In the meditation set at the heart of the “Elegy Written in a Country Churchyard,” which he completed in 1750, Gray notes that deprivation curtails opportunities for evil as well as for good. Chief amongst these is violent individual ambition, which Gray deplores (in marked contrast to Addison’s “Campaign” of 1704, which had celebrated the military success of the Duke of Marlborough): The applause of listening senates to command, The threats of pain and ruin to despise.

To scatter plenty o’er a smiling land, And read their history in a nation’s eyes, Their lot forbade: nor circumscribed alone Their growing virtues, but their crimes confined; Forbade to wade through slaughter to a throne, And shut the gates of mercy on mankind, The struggling pangs of conscious truth to hide, To quench the blushes of ingenuous shame, Or heap the shrine of Luxury and Pride With incense kindled at the Muse’s flame. (Gray, Collins, and Goldsmith 129-30)

These strophes also figured in an earlier version of the “Elegy,” the “Stanza’s Wrote in a Country Church-yard” (ca. 42), in which Gray chose figures from Roman rather than English history to make his points: Some Village Cato [that] with dauntless Breast The little Tyrant of his Fields withstood; Some mute inglorious Tully here may rest; Some Caesar guiltless of his Country’s Blood. (Gray and Collins 37) Although at first glance the reference to “senates” in the later text might suggest an unedited carryover from the earlier, more Latinate one, it is clear that Gray was writing with the entire panorama of human history in mind.

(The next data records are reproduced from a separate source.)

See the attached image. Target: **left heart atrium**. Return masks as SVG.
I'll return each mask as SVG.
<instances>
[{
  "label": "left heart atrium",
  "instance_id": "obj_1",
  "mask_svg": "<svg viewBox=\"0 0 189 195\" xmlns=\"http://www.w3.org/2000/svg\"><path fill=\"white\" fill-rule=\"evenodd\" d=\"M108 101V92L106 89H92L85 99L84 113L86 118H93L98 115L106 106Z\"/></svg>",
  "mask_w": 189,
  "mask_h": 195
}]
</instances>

For although he let the culturally specific “senates” stand, he pluralized the noun to give it a general application to all significant bodies of government, the English Houses of Parliament amongst them. And once we accept that the senates in question are not only those of Rome but also those of England the historical reference opens up. When Gray wrote about Caesar in the first version of the “Elegy,” he had in mind the military campaigns in Bithynia and Gaul by which the leader qualified himself for political office and by which he aspired to an oriental, absolute power, the “throne” that would displace the Senate in course of time.

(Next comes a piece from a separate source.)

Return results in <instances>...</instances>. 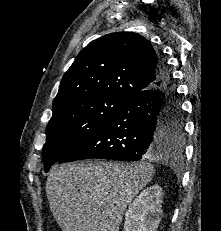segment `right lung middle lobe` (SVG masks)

But when Gray altered the antonomasia, Cromwell did not tally with Caesar quite as neatly as Hampden did with Cato, for even though, like Caesar, Cromwell had triggered a civil war, he corresponded more closely to Brutus, while Caesar corresponded to Charles. However, Gray seems to have had an additional candidate in mind for the category of people who “wade through slaughter to a throne. ” Recent history had seen the Duke of Marlborough approach a throne (not in act of usurpation, but in the sense of gaining the favor of the monarch) by his success in a bloody international war, which Addison had documented in “The Campaign.

This poem contains no fewer than three collocations of blood and bodies of water: “Plunging through seas of blood his fiery steed / Where’er his friends retire, or foes succeed” (1: 46); “Thousands of fiery steeds with wounds tranfixed / Floating in gore, with their dead masters mixt” (1:50); and “With floods of gore that from the vanquish’d fell, / The marshes stagnate, and the rivers swell” (1: 51).

Roger Lonsdale, in The Poems of Gray, Collins, and Goldsmith, cites Pope’s Temple of Fame and Blair’s Grave as the most immediate sources for the sea-of-blood topos in Gray’s Elegy, and in both these instances the stance is one of outraged rejection. Addison, on the other hand, registers little sense of horror, but blandly celebrates Marlborough as an ineluctable force of nature, an idea he seems to have borrowed from Marvell’s “Horatian Ode upon Cromwel’s Return from Ireland”: “And pleased the Almighty’s orders to perform, / Rides in the whirlwind and directs the storm” (1: 50).

If Gray was thinking of “The Campaign” when he wrote of people who wade “through slaughter to a throne,” it would almost certainly account for his shifting from bloody tyrants to venal, fulsome poets. Addison had celebrated the Battle of Blenheim in just this way, and, securing political advancement from the Whigs, he may have heaped the country estate named after it–a veritable “shrine of Luxury and Pride”–with “incense kindled at the Muse’s flame.

Incense, as we know, is the signifier of godhead, and twice in the poem Addison treats Marlborough as a minor deity: “Our godlike leader, ere the stream he passed” (1: 44) and “What tides of glory to his bosom ran, / Clasped in the embraces of that godlike man! ” (1: 52).